There has been a bit of a Twitterstorm lately over an article (warning: Business Insider link), in which the executive managing editor of Insider Inc., who "has hired hundreds of people over 10 years", describes her "easy test to see whether a candidate really wants the job and is a 'good egg'": Did they send a thank-you email?

This test has rightly been decried as a ridiculous form of gatekeeping, adding an unstated requirement to the hiring process. Personally I would agree that sending a thank-you note is polite, and also offers the opportunity to chase next steps and confirm timelines. However, I would not rule out a candidate just because I didn’t receive such a note – and I have also received overly familiar notes which put me off those candidates.

The reason these unstated rules are so important is because of the homogenising effect that they tend to have. Only people who are already familiar with "how things are done" are going to be hired or have a career, perpetuating inequality.

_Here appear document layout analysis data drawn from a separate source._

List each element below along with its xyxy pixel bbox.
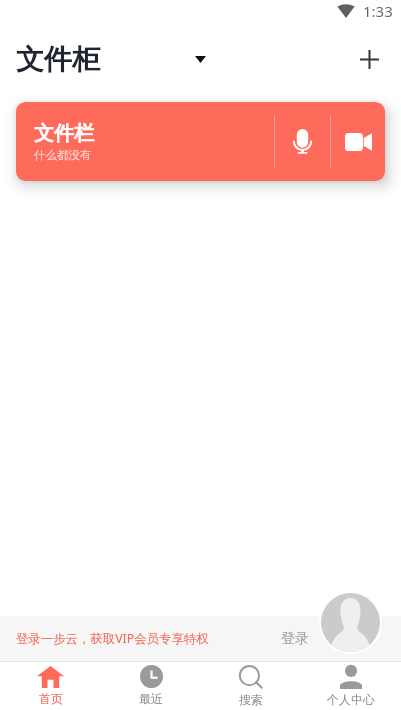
button[interactable]: 首页 — [0, 661, 101, 710]
staticText: 什么都没有 — [34, 148, 92, 162]
button[interactable]: 搜索 — [201, 661, 301, 710]
button[interactable]: 文件栏 — [16, 102, 385, 181]
button[interactable]: 登录 — [268, 616, 322, 661]
button[interactable]: 个人中心 — [301, 661, 401, 710]
button[interactable]: Video record — [331, 102, 385, 181]
staticText: 文件栏 — [34, 121, 94, 146]
staticText: 最近 — [139, 691, 163, 706]
staticText: 首页 — [39, 691, 63, 706]
staticText: 1:33 — [363, 1, 393, 21]
button[interactable]: Add — [347, 37, 391, 81]
staticText: 登录一步云，获取VIP会员专享特权 — [16, 630, 209, 647]
staticText: 搜索 — [239, 692, 263, 707]
staticText: 登录 — [281, 630, 309, 648]
button[interactable]: Profile — [321, 593, 380, 652]
staticText: 个人中心 — [327, 692, 375, 707]
button[interactable]: 文件柜 — [0, 38, 214, 80]
button[interactable]: 登录一步云，获取VIP会员专享特权 — [0, 616, 401, 661]
button[interactable]: 最近 — [101, 661, 201, 710]
staticText: 文件柜 — [16, 42, 100, 77]
button[interactable]: Voice record — [275, 102, 330, 181]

This effect has been borne out in a study recently summarised in The Atlantic:

> The name that we gave to the culture there was "studied informality" —nobody wore suits and ties, nobody even wore standard business casual. People were wearing sneakers and all kinds of casual, fashionable clothes. There was a sort of "right" way to do it and a "wrong" way to do it: A number of people talked about this one man — who was black and from a working-class background — who just stood out. He worked there for a while and eventually left. He wore tracksuits, and the ways he chose to be casual and fashionable were not the ways that everybody else did.
>
> There were all kinds of things, like who puts their feet up on the table and when they do it, when they swear — things that don’t seem like what you might expect from a place full of high-prestige, powerful television producers. But that was in some ways, I think, more off-putting and harder to navigate for some of our working-class respondents than hearing "just wear a suit and tie every day" might have been. The rules weren't obvious, but everybody else seemed to know them.

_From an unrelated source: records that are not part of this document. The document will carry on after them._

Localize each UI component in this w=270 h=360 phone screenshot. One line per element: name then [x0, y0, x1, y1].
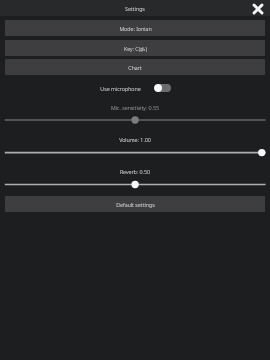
staticText: Chart	[128, 64, 142, 71]
staticText: Settings	[0, 5, 270, 12]
staticText: Mic. sensitivity: 0.55	[0, 104, 270, 111]
staticText: Reverb: 0.50	[0, 168, 270, 175]
staticText: Volume: 1.00	[0, 136, 270, 143]
button[interactable]: Mic. sensitivity: 0.55	[0, 104, 270, 126]
button[interactable]: Reverb: 0.50	[0, 168, 270, 191]
staticText: Key: C(♯♭)	[124, 45, 147, 52]
staticText: Mode: Ionian	[119, 25, 152, 32]
button[interactable]: Chart	[5, 59, 265, 75]
button[interactable]: Close	[251, 2, 265, 16]
staticText: Default settings	[116, 201, 155, 208]
staticText: Use microphone	[100, 85, 141, 92]
button[interactable]: Default settings	[5, 196, 265, 212]
button[interactable]: Volume: 1.00	[0, 136, 270, 159]
button[interactable]: Use microphone	[154, 84, 171, 92]
button[interactable]: Use microphone	[100, 85, 141, 92]
button[interactable]: Mode: Ionian	[5, 20, 265, 36]
button[interactable]: Key: C(♯♭)	[5, 40, 265, 56]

I have seen this mechanism in action myself – in much more trivial circumstances, I hasten to add.

> One day I was in the office and unexpectedly had to attend a customer meeting at short notice. I was wearing a shirt and a jacket, but I had no tie and had on jeans and sneakers. I apologised to the customer, and there was no issue.
>
> On the other hand, it happened to me to visit a "cool" cloud company in my normal business warpaint, and was told in the lift to remove my tie as "otherwise they won't listen to you"…
> Let's not even get into the high-school sociological aspects of people wearing the wrong shoes. Distinctions between suits are subtle, but it's obvious when someone is wearing cheap sneakers versus branded ones.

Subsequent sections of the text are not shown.